Directions: A word-for-word repetition of all the entries is required.

Dataset excerpts:
┄┄┄┄┄┄

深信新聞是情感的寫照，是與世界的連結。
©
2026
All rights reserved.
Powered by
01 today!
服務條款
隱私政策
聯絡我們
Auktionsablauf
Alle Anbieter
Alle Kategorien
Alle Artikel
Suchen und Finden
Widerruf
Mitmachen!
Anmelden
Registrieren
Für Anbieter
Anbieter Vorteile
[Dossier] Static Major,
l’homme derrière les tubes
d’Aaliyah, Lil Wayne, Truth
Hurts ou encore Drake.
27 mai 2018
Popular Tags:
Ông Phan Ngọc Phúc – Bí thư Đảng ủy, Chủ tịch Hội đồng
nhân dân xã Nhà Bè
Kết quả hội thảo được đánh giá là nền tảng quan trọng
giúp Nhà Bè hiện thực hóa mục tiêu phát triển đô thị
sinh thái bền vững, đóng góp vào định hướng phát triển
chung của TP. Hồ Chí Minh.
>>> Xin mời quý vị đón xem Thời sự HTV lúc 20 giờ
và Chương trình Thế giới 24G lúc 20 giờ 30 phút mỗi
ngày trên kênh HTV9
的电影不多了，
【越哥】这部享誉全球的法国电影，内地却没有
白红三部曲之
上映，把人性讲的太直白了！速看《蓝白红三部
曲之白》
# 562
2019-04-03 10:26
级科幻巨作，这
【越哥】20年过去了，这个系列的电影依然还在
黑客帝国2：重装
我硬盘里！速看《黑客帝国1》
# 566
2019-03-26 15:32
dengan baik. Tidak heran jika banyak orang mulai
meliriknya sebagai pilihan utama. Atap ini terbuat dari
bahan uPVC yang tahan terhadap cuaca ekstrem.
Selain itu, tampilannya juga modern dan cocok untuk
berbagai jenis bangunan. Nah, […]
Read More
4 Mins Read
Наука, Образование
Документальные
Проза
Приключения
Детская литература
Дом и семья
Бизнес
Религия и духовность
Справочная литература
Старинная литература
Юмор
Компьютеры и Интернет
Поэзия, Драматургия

┄┄┄┄┄┄

Answer box:
深信新聞是情感的寫照，是與世界的連結。
©
2026
All rights reserved.
Powered by
01 today!
服務條款
隱私政策
聯絡我們
Auktionsablauf
Alle Anbieter
Alle Kategorien
Alle Artikel
Suchen und Finden
Widerruf
Mitmachen!
Anmelden
Registrieren
Für Anbieter
Anbieter Vorteile
[Dossier] Static Major,
l’homme derrière les tubes
d’Aaliyah, Lil Wayne, Truth
Hurts ou encore Drake.
27 mai 2018
Popular Tags:
Ông Phan Ngọc Phúc – Bí thư Đảng ủy, Chủ tịch Hội đồng
nhân dân xã Nhà Bè
Kết quả hội thảo được đánh giá là nền tảng quan trọng
giúp Nhà Bè hiện thực hóa mục tiêu phát triển đô thị
sinh thái bền vững, đóng góp vào định hướng phát triển
chung của TP. Hồ Chí Minh.
>>> Xin mời quý vị đón xem Thời sự HTV lúc 20 giờ
và Chương trình Thế giới 24G lúc 20 giờ 30 phút mỗi
ngày trên kênh HTV9
的电影不多了，
【越哥】这部享誉全球的法国电影，内地却没有
白红三部曲之
上映，把人性讲的太直白了！速看《蓝白红三部
曲之白》
# 562
2019-04-03 10:26
级科幻巨作，这
【越哥】20年过去了，这个系列的电影依然还在
黑客帝国2：重装
我硬盘里！速看《黑客帝国1》
# 566
2019-03-26 15:32
dengan baik. Tidak heran jika banyak orang mulai
meliriknya sebagai pilihan utama. Atap ini terbuat dari
bahan uPVC yang tahan terhadap cuaca ekstrem.
Selain itu, tampilannya juga modern dan cocok untuk
berbagai jenis bangunan. Nah, […]
Read More
4 Mins Read
Наука, Образование
Документальные
Проза
Приключения
Детская литература
Дом и семья
Бизнес
Религия и духовность
Справочная литература
Старинная литература
Юмор
Компьютеры и Интернет
Поэзия, Драматургия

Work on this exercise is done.